Troyzan – really?  Ok, it's Troy but he did say Troyzan. That’s worse than Tarzan; makes lots of broad generalizations about broads.
Michael* – aka ‘brows’; total jerk, steals from the girls right off the bat.  DO NOT WANT
Chelsea – CHUCKTOWN IN THE HOUSE! Great teeth; like her a lot.  GO CHELSEA!
Jonas – cute; nerdy; and will totally have to prove himself necessary if he wants to stay around.  Maybe he’ll show mad knife skills with the fish they catch.
Alicia – Ew.  JUST EW.  She starts an alliance right away and part of me expects it’s because she knows deep down that people will hate her.
Kim – pretty; seems reasonable enough.
Sabrina – Like her.  Like her a lot.  She finds an idol but can’t keep it.  Bummer.  She also shows some strength as a strategist, which will either serve or destroy her. She’s my second favorite.
Matt* – cute but arrogant; complains immediately about Colton.
Bill* – kind of under the radar except for one statement: “They [the girls] need us more than we need them.”  Uh, Bill…who caught the 2 chickens?  The girls did.  In fact Chelsea from Charleston did. 
Jay* - a model, how novel; high talker; needs to go quickly because I don’t like listening to his voice.
Leif – I’m much more distracted by his nipple rings than the fact that he’s a little person.
Kat – Cute but clueless; doesn’t know what the word “ambiance” means.  Keeping fingers crossed that the dumb blonde act is just that.
Monica – also kind of under the radar; but steals fire from the guys in the middle of the night with…
Christina – also seems reasonable and doesn’t take crap from Alicia (this makes her my 3rd fave in the game)
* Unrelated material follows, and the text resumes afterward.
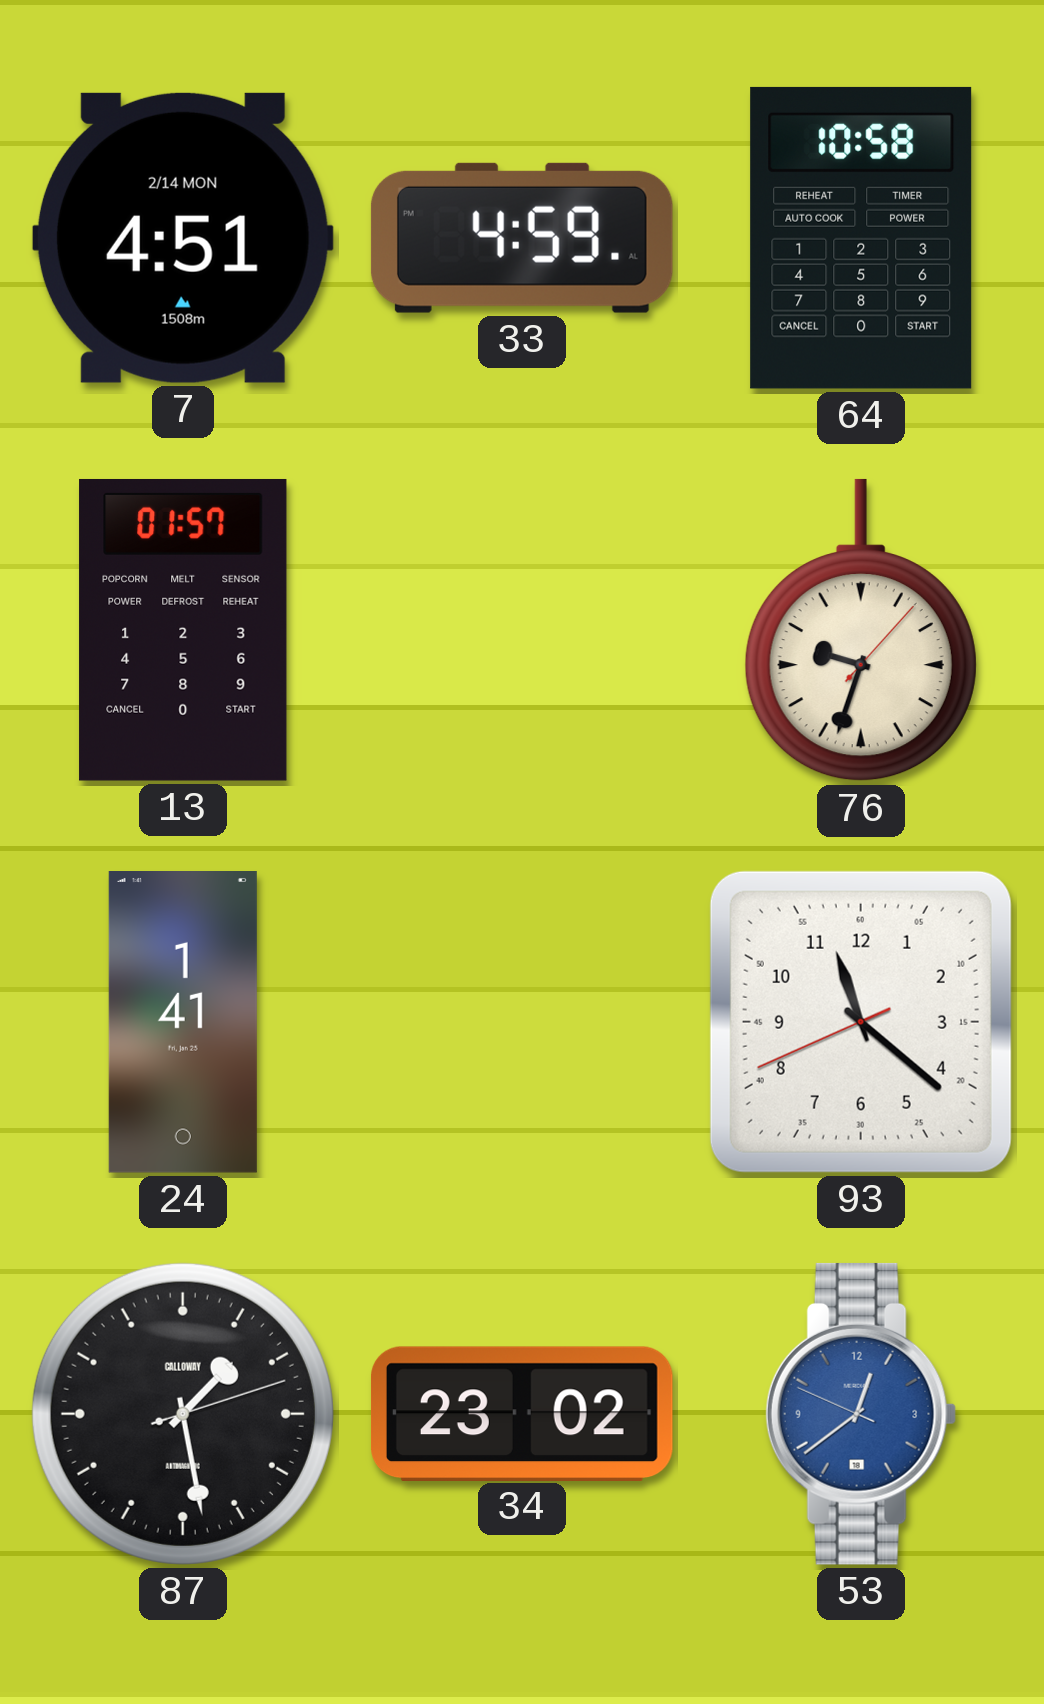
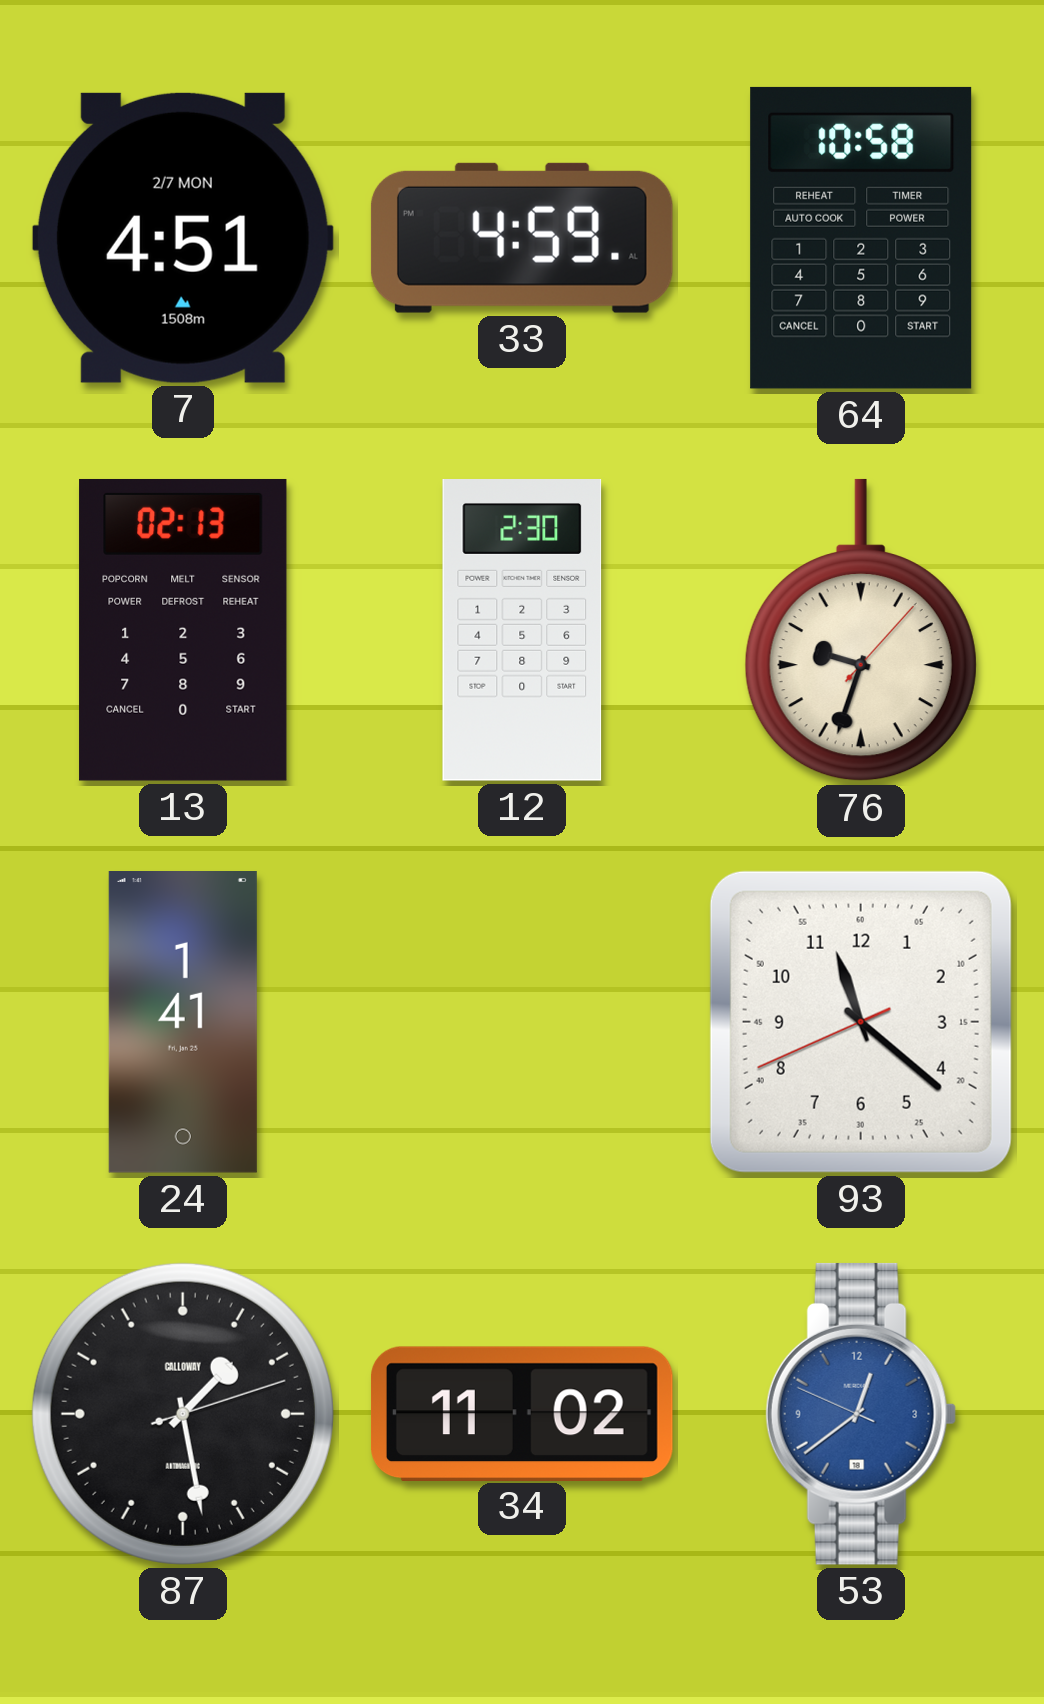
7 date: 2/14 MON -> 2/7 MON
13: 01:57 -> 02:13
12: none -> 2:30
34: 23:02 -> 11:02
Nina – bad hair, even worse fat lip from the challenge.  Other than that she’s pretty much under the radar too so far.

* the male model alliance. Not all are actually models but look like they could be. 

I watched this with my mom and had to share her funny quote of the night, though she'd prefer that I didn't.  There was a shot from above looking down on their campsite on the beach and my mom says, “That looks like Google Earth.”